## DIRECTIONS
Determine how many lines in the records below include the word "Slsi" and output that number alone.

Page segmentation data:

* * * * * * * * *

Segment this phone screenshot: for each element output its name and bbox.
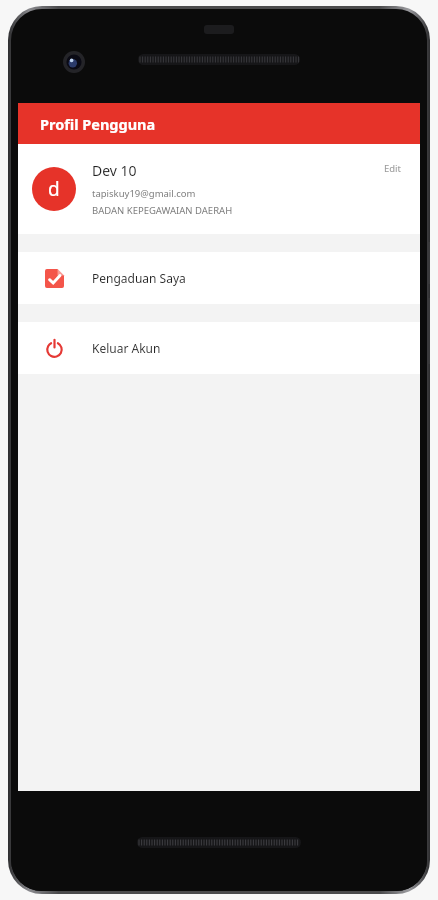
staticText: Pengaduan Saya bbox=[92, 270, 186, 286]
button[interactable]: d bbox=[18, 144, 420, 234]
button[interactable]: Pengaduan Saya bbox=[18, 252, 420, 304]
button[interactable]: Edit bbox=[380, 160, 406, 177]
staticText: BADAN KEPEGAWAIAN DAERAH bbox=[92, 204, 233, 217]
staticText: tapiskuy19@gmail.com bbox=[92, 187, 196, 200]
other: Pengaduan Saya bbox=[32, 256, 76, 300]
staticText: Profil Pengguna bbox=[40, 114, 156, 134]
button[interactable]: Keluar Akun bbox=[18, 322, 420, 374]
staticText: d bbox=[48, 176, 60, 202]
staticText: Edit bbox=[384, 162, 402, 175]
staticText: Dev 10 bbox=[92, 161, 137, 180]
other: Keluar Akun bbox=[32, 326, 76, 370]
staticText: Keluar Akun bbox=[92, 340, 161, 356]
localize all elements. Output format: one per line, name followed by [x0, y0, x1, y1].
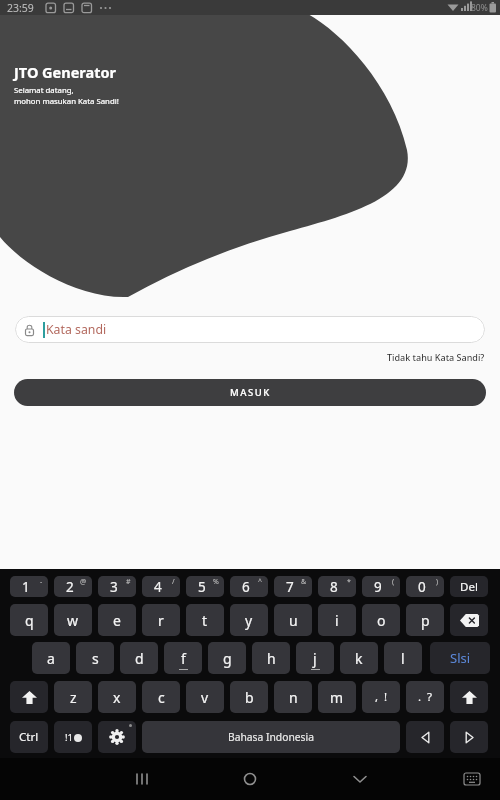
- button[interactable]: d: [120, 642, 158, 674]
- button[interactable]: s: [76, 642, 114, 674]
- button[interactable]: MASUK: [14, 379, 486, 406]
- button[interactable]: Kata sandi: [15, 316, 485, 343]
- staticText: 0: [418, 578, 426, 596]
- button[interactable]: t: [186, 604, 224, 636]
- button[interactable]: [406, 721, 444, 753]
- button[interactable]: Slsi: [430, 642, 490, 674]
- button[interactable]: v: [186, 681, 224, 713]
- staticText: q: [25, 611, 34, 630]
- staticText: g: [223, 649, 232, 668]
- button[interactable]: u: [274, 604, 312, 636]
- button[interactable]: Ctrl: [10, 721, 48, 753]
- button[interactable]: p: [406, 604, 444, 636]
- button[interactable]: 6: [230, 576, 268, 597]
- staticText: 9: [374, 578, 382, 596]
- button[interactable]: 4: [142, 576, 180, 597]
- staticText: &: [301, 577, 307, 587]
- button[interactable]: . ?: [406, 681, 444, 713]
- staticText: 8: [330, 578, 338, 596]
- button[interactable]: 8: [318, 576, 356, 597]
- button[interactable]: [450, 763, 490, 795]
- button[interactable]: e: [98, 604, 136, 636]
- button[interactable]: Del: [450, 576, 488, 597]
- button[interactable]: q: [10, 604, 48, 636]
- button[interactable]: z: [54, 681, 92, 713]
- button[interactable]: [450, 604, 488, 636]
- button[interactable]: l: [384, 642, 422, 674]
- button[interactable]: h: [252, 642, 290, 674]
- button[interactable]: n: [274, 681, 312, 713]
- staticText: Selamat datang,: [14, 85, 74, 96]
- button[interactable]: [10, 681, 48, 713]
- staticText: y: [245, 611, 253, 630]
- button[interactable]: j: [296, 642, 334, 674]
- staticText: z: [70, 688, 77, 707]
- button[interactable]: 0: [406, 576, 444, 597]
- button[interactable]: [98, 721, 136, 753]
- button[interactable]: w: [54, 604, 92, 636]
- staticText: 1: [22, 578, 30, 596]
- staticText: *: [347, 577, 351, 587]
- button[interactable]: c: [142, 681, 180, 713]
- button[interactable]: 9: [362, 576, 400, 597]
- staticText: s: [92, 649, 99, 668]
- button[interactable]: g: [208, 642, 246, 674]
- staticText: %: [213, 577, 219, 587]
- staticText: #: [126, 577, 131, 587]
- staticText: d: [135, 649, 144, 668]
- staticText: 23:59: [7, 1, 34, 15]
- staticText: c: [158, 688, 165, 707]
- staticText: 5: [198, 578, 206, 596]
- button[interactable]: Tidak tahu Kata Sandi?: [387, 351, 485, 363]
- button[interactable]: [120, 763, 180, 795]
- staticText: n: [289, 688, 298, 707]
- staticText: JTO Generator: [14, 62, 117, 82]
- button[interactable]: [450, 681, 488, 713]
- button[interactable]: b: [230, 681, 268, 713]
- button[interactable]: y: [230, 604, 268, 636]
- button[interactable]: r: [142, 604, 180, 636]
- button[interactable]: 2: [54, 576, 92, 597]
- staticText: h: [267, 649, 276, 668]
- button[interactable]: 5: [186, 576, 224, 597]
- button[interactable]: k: [340, 642, 378, 674]
- button[interactable]: [220, 763, 280, 795]
- staticText: 6: [242, 578, 250, 596]
- staticText: MASUK: [230, 386, 271, 399]
- staticText: Slsi: [450, 649, 471, 667]
- button[interactable]: a: [32, 642, 70, 674]
- button[interactable]: !1: [54, 721, 92, 753]
- button[interactable]: f: [164, 642, 202, 674]
- staticText: 7: [286, 578, 294, 596]
- staticText: Kata sandi: [46, 321, 107, 338]
- staticText: , !: [375, 689, 388, 705]
- staticText: t: [202, 611, 208, 630]
- staticText: k: [355, 649, 363, 668]
- button[interactable]: x: [98, 681, 136, 713]
- staticText: i: [335, 611, 339, 630]
- staticText: 3: [110, 578, 118, 596]
- staticText: 2: [66, 578, 74, 596]
- staticText: o: [377, 611, 386, 630]
- staticText: -: [40, 577, 43, 587]
- button[interactable]: i: [318, 604, 356, 636]
- button[interactable]: 3: [98, 576, 136, 597]
- staticText: r: [158, 611, 164, 630]
- staticText: Ctrl: [19, 729, 39, 745]
- staticText: ^: [258, 577, 263, 587]
- staticText: Bahasa Indonesia: [228, 730, 314, 744]
- staticText: p: [421, 611, 430, 630]
- staticText: f: [181, 649, 186, 668]
- button[interactable]: Bahasa Indonesia: [142, 721, 400, 753]
- button[interactable]: , !: [362, 681, 400, 713]
- button[interactable]: 7: [274, 576, 312, 597]
- button[interactable]: [330, 763, 390, 795]
- button[interactable]: m: [318, 681, 356, 713]
- staticText: 4: [154, 578, 162, 596]
- button[interactable]: [450, 721, 488, 753]
- button[interactable]: o: [362, 604, 400, 636]
- staticText: mohon masukan Kata Sandi!: [14, 96, 119, 107]
- button[interactable]: 1: [10, 576, 48, 597]
- staticText: . ?: [418, 689, 433, 705]
- staticText: u: [289, 611, 298, 630]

* * * * * * * * *

## OUTPUT FOR THIS TASK
2